4-svm.py

from pattern.db import Datasheet
from pattern.vector import SVM

# STEP FOUR: TRAINING & TESTING A SUPPORT VECTOR MACHINE
# ======================================================

# First thing to do is load our test data.
# Each row has a review text (column 1) and a positive/negative label (column 2).
# Since it was saved as a text file (i.e., a string), 
# we need to convert column 2 back to boolean values:
data = Datasheet.load("books-fr.test.csv")
data.columns[1].map(lambda v: v == "True")

# Machine learning broadly uses two statistical techniques:
# - unsupervised machine learning (= classification), and
# - supervised machine learning (= clustering).
# Supervised machine learning requires human-tailored training examples.
# Human-tailored means that someone has tagged each training example with a class / label / type.
# In our case, the label is True or False (positive review or not?)
# A classifier will then attempt to predict the class for unknown (=unlabeled) examples.
# A fast and robust classification algorithm is included in Pattern: the support vector machine.
# http://www.clips.ua.ac.be/pages/pattern-vector#classification

# Training an SVM is very easy, 
# just give it strings or lists of words and a label as training material:
classifier = SVM()
for review, positive in data[:50]: # Note: 50 training examples is very little data!
    classifier.train(review, type=positive)

# The idea is that similar strings will contain similar words.
# For an unknown example, the SVM examine the words it contains,
# and look for trained examples with similar words.
# The labels of these trained examples are then used to predict
# the label of the unknown example.
# See: Chapter 6 in "Modeling Creativity: Case Studies in Python".
print "Review:", data[51][0]
print "Positive:", data[51][1]
print "Prediction:", classifier.classify(data[51][0])
print

# We can then evaluate how well the classifier performs,
# by comparing the predicted labels to the hand-tailored labels.
# Important! Examples used for training may not be used for testing.

# A "binary classifier" is a classifier that only has two possible labels (e.g., True or False).
# For binary classification, we can calculate precision & recall.
# This is more reliable than a simple accuracy:
# - recall = the percentage of positive reviews recognized,
# - precision = the percentage of predicted positive reviews that *really are* positive.

# Example 1: P 0.50 R 1.00 
# This means that all positive reviews are discovered.
# But also that 50% of the unknown input is labeled as positive is in reality negative.

# Example 2: P 0.90 R 0.65
# This means that only 65% of positive reviews are discovered.
# However, almost no negative reviews (10%) are incorrectly labeled as being positive.
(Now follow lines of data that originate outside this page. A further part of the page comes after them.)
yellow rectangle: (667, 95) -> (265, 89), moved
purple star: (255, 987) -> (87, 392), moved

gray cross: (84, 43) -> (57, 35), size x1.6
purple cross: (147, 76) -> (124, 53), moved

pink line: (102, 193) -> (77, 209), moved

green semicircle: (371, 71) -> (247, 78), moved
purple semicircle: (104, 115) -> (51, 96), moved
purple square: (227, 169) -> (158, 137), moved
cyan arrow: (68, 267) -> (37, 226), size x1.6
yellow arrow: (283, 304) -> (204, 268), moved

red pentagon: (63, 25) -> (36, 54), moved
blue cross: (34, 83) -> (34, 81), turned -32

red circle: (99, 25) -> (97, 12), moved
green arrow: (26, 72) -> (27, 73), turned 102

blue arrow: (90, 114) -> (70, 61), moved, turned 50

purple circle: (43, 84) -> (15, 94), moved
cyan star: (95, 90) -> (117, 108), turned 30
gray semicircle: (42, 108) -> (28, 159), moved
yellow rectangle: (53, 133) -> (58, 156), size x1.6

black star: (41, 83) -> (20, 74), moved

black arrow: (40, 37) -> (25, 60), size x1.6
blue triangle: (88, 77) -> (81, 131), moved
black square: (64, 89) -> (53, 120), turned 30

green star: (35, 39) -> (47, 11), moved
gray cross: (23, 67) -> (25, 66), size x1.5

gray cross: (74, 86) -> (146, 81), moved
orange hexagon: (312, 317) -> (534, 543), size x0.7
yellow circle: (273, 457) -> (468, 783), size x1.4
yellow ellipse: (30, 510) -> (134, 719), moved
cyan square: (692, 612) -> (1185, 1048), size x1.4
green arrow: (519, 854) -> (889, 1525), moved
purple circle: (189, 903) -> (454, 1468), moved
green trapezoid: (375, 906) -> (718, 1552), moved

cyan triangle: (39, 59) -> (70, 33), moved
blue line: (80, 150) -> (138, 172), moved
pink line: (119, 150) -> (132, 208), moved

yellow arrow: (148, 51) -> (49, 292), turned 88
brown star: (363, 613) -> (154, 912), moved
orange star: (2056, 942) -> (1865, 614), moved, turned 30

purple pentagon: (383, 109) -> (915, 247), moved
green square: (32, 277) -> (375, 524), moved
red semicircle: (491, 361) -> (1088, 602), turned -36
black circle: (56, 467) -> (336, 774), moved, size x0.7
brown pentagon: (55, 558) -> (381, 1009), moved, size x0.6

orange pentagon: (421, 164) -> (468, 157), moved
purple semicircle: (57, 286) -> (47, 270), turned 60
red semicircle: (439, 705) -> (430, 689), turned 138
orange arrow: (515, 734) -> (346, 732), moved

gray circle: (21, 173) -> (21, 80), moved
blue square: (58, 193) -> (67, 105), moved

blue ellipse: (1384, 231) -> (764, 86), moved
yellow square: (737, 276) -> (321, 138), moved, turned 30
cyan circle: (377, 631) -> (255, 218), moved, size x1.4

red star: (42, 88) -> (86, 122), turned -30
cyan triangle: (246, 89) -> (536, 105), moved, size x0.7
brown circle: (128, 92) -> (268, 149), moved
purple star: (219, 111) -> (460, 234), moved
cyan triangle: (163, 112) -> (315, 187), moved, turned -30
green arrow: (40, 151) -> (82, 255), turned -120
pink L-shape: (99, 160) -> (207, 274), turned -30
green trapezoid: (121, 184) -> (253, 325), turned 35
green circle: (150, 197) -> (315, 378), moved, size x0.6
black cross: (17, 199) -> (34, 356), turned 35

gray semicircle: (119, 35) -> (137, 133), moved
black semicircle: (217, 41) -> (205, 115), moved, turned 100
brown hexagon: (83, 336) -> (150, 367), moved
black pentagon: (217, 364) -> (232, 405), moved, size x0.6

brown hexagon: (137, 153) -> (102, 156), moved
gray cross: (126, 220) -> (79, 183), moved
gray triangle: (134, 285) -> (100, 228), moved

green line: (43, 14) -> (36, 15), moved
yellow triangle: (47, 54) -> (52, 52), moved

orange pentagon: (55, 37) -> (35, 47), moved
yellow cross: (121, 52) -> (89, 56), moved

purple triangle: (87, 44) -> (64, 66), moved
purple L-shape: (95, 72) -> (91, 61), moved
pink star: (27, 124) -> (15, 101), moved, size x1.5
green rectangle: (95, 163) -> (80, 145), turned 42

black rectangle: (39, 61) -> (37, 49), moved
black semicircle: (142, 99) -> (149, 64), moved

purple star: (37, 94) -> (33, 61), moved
# In some cases, higher precision is more important (e.g., spam detection).
# In other cases, higher recall is more important (e.g., pedophile detection).

# The classmethod SVM.test() takes a dataset for training and testing
# and returns a (accuracy, precision, recall, F1-score)-tuple:
print SVM.test(data, folds=3) # 3 tests with different 66% train / 33% test slices.
print

# You will notice 2 things:
# - it is slow,
# - it only scores around 0.3 P and 0.6 R, which is very poor.
# The average F1-score is around 45%, which is lower than 50% = random guessing!
# The following lines of code preprocess each review,
# stripping all words except adjectives.
# As we will see, this makes the classifier faster and more accurate (P 0.6 R 0.85).

# Load the lexicon of French adjectives.
adjectives = {}
for lemma, forms in Datasheet.load("adj-fr.csv"):
    for form in forms.split(","):
        adjectives[form] = True

def normalize(review):
    """ Returns a list of (lowercase) adjectives from the given string.
        Punctuation marks (,.!?) are stripped from each word.
    """
    review = review.lower()
    review = review.split(" ")
    review = [w.strip(",.!?") for w in review]
    review = [w for w in review if w in adjectives]
    return review

# Observe how a training example becomes a lot smaller:
print normalize(data[51][0])
print

# Observe how precision and recall increase by removing noise:
print SVM.test([(normalize(review), positive) for review, positive in data], folds=10)
print

# Can you think of ways to improve the accuracy?
# - Should we also use nouns or verbs from Lexique?
# - Is there a relation between sentence length and sentiment?
# - Do UPPERCASE words, swear words and exclamation marks matter?
# - Internet slang? OMFG, LOL, :-D, #crap, ...
# - ...
# => Test it! Any strategy that makes the accuracy go up is interesting.